Listen to a woman, a trained nurse, who was arrested and put in a rape camp.

"I was one of 1,800 women kept as prisoners in Brocko. There were 600 women in my room. I was given a number—31. When they called your number, you had to go. One woman told me she was gang-raped by 50 Serbs."

Such stories repeat. They are too numerous not to show a pattern.

There is a third means by which the Serbs are using the female body as a battlefield. The European Community investigation into the large number of Bosnian women raped reported: "Rape is a part of a pattern of abuse, usually perpetrated with the conscious intention of demoralizing and terrorizing communities, driving them from their homes and demonstrating the power of the invading forces." It is a means to demoralize, to weaken—those men as well as the women—who are still alive.

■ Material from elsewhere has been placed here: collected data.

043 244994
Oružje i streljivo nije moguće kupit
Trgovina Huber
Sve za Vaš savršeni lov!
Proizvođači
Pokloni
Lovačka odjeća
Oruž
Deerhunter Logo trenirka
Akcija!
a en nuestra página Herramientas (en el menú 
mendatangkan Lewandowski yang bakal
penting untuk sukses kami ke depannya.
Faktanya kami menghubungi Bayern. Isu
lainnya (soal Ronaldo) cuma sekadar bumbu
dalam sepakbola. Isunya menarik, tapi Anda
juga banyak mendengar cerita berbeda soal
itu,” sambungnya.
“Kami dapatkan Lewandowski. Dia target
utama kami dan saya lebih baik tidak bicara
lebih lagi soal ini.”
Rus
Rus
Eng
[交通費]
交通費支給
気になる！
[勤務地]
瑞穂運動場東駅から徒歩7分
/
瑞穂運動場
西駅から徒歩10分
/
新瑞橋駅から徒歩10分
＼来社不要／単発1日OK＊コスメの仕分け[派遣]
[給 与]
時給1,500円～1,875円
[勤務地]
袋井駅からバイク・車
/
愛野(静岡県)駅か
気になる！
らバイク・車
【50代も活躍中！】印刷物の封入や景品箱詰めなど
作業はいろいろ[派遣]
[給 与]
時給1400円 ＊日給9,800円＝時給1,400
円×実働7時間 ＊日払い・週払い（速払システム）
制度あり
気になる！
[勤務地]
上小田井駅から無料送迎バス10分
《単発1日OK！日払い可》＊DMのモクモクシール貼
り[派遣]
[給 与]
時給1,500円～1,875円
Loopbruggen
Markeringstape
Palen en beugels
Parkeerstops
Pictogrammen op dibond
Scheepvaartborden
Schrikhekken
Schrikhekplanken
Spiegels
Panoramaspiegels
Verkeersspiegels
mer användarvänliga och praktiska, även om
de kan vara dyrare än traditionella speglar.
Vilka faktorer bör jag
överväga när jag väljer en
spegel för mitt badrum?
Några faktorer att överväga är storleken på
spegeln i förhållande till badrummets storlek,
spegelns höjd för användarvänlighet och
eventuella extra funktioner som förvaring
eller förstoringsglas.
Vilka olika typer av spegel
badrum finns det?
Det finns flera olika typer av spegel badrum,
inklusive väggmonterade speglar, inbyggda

I talked with 60-year-old women who had been raped. They said they had been held in concentration camps, and that those women who had been well off, such as owners of small shops, and women professionals, such as nurses, doctors, lawyers and teachers, were treated the worst.

Susan Woodward, a visiting fellow at the Brookings Institution and an expert on what used to be Yugoslavia, said in an interview with Washington Post columnist Judy Mann that the Serbs deliberately sought to destroy those who are succeeding as urban professionals. The Serbs have transformed them from professional success stories into traumatized victims of rapes and other atrocities—women who sit in refugee camps, uprooted from their homes, their possessions, their families.

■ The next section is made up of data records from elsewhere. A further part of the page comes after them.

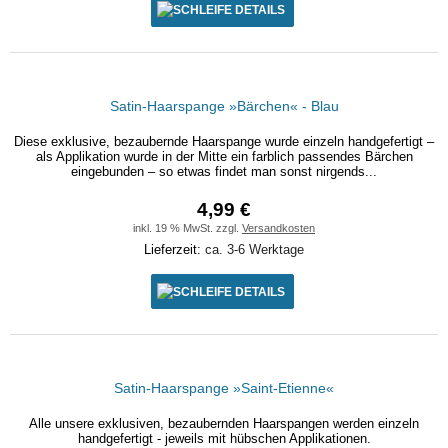
DETAILS
Satin-Haarspange »Bärchen« - Blau
Diese exklusive, bezaubernde Haarspange wurde einzeln handgefertigt –
als Applikation wurde in der Mitte ein farblich passendes Bärchen
eingebunden – so etwas findet man sonst nirgends...
4,99 €
inkl. 19 % MwSt. zzgl.
Versandkosten
Lieferzeit:
ca. 3-6 Werktage
DETAILS
Satin-Haarspange »Saint-Etienne«
Alle unsere exklusiven, bezaubernden Haarspangen werden einzeln
handgefertigt - jeweils mit hübschen Applikationen.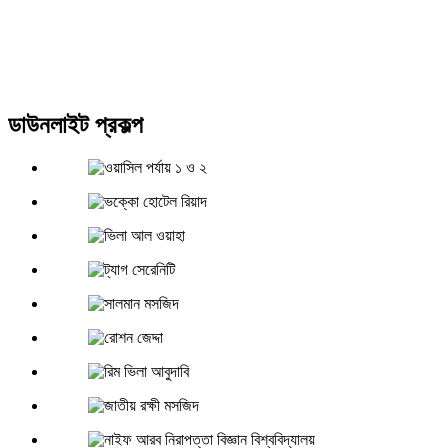
ডাউনলাইট প্রকল্প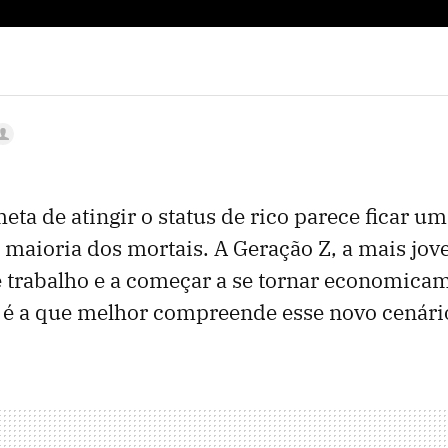
meta de atingir o status de rico parece ficar 
a maioria dos mortais. A Geração Z, a mais jov
 trabalho e a começar a se tornar economica
 é a que melhor compreende esse novo cenár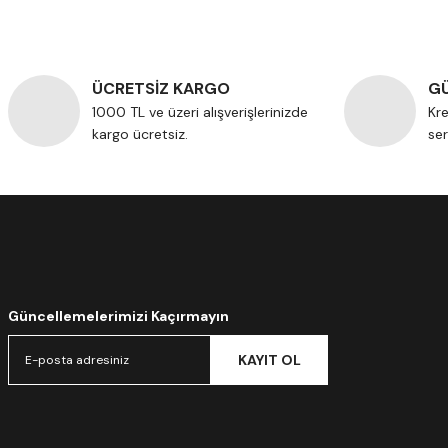
ÜCRETSİZ KARGO
GÜ
1000 TL ve üzeri alışverişlerinizde
Kre
kargo ücretsiz.
ser
Güncellemelerimizi Kaçırmayın
KAYIT OL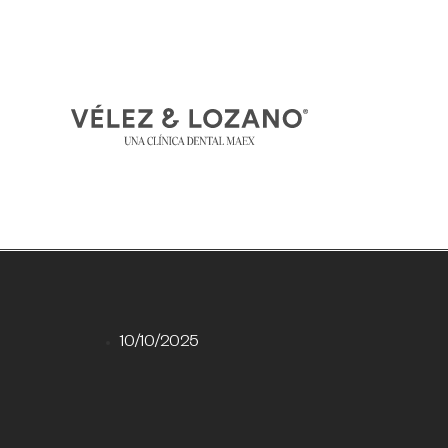
10/10/2025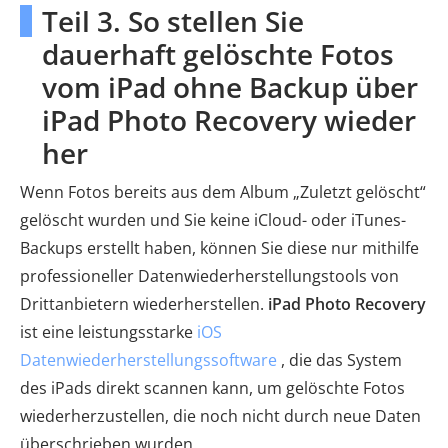
Teil 3. So stellen Sie
dauerhaft gelöschte Fotos
vom iPad ohne Backup über
iPad Photo Recovery wieder
her
Wenn Fotos bereits aus dem Album „Zuletzt gelöscht“
gelöscht wurden und Sie keine iCloud- oder iTunes-
Backups erstellt haben, können Sie diese nur mithilfe
professioneller Datenwiederherstellungstools von
Drittanbietern wiederherstellen.
iPad Photo Recovery
ist eine leistungsstarke
iOS
Datenwiederherstellungssoftware
, die das System
des iPads direkt scannen kann, um gelöschte Fotos
wiederherzustellen, die noch nicht durch neue Daten
überschrieben wurden.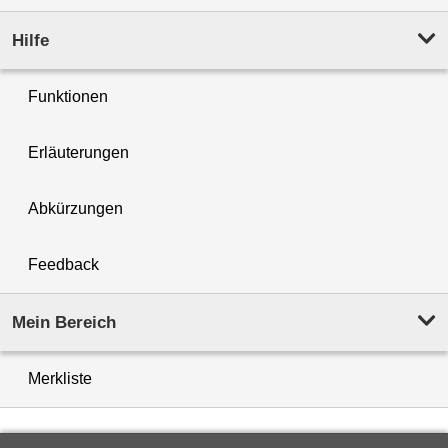
Hilfe
Funktionen
Erläuterungen
Abkürzungen
Feedback
Mein Bereich
Merkliste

"Women are always raped in every war. That's not new," Woodward said. "But here it is not only rape, but in the name of ethnic cleansing they are being raped and being forced to become pregnant with the specific goal of forcing them to bear children of another ethnic group. You are attempting to destroy the honor of the Bosnian Muslim population.''

I talked with Judy Darnell, a registered nurse from Marlton, New Jersey, who has made five trips to the ravaged land to aid Bosnian victims of atrocities. She told of Serbs repeatedly raping one 82-year-old woman. As for women held in rape camps, "They are either holding these women to keep the Muslim population in Bosnia from reproducing or they are killing them."

How many women have been raped?

A while back a European Commission of Inquiry headed by Dame Anne Warburton made a study in the former Yugoslavia and reported that 20,000 women had been raped. New York Times correspondent John Burns puts the number at 50,000. Michigan law professor Catharine A. MacKinnon, who is representing the Bosnian victims pro bono, puts the total at "more than 50,000'' women and girls raped, and another 100,000 women and children killed.

An estimated 1,000 to 2,000 women are now pregnant as a result of rapes. From 300 to 500 have had babies by Serbs who raped them. The Bosnian woman physician, Amra, said none of the Bosnian women raped by Serbs wanted to keep the babies.

It's not been easy for Bosnian Muslim women to speak of being raped. Nadia, the 20-year-old mentioned earlier, had a plaintive note to her voice when she confessed, "I'm struggling to forget. And I'm struggling to tell the story—so others will know. "

Most of the world knows now. Undeniably, in their quest for a "Greater Serbia," the Serbs have made women their battlefield.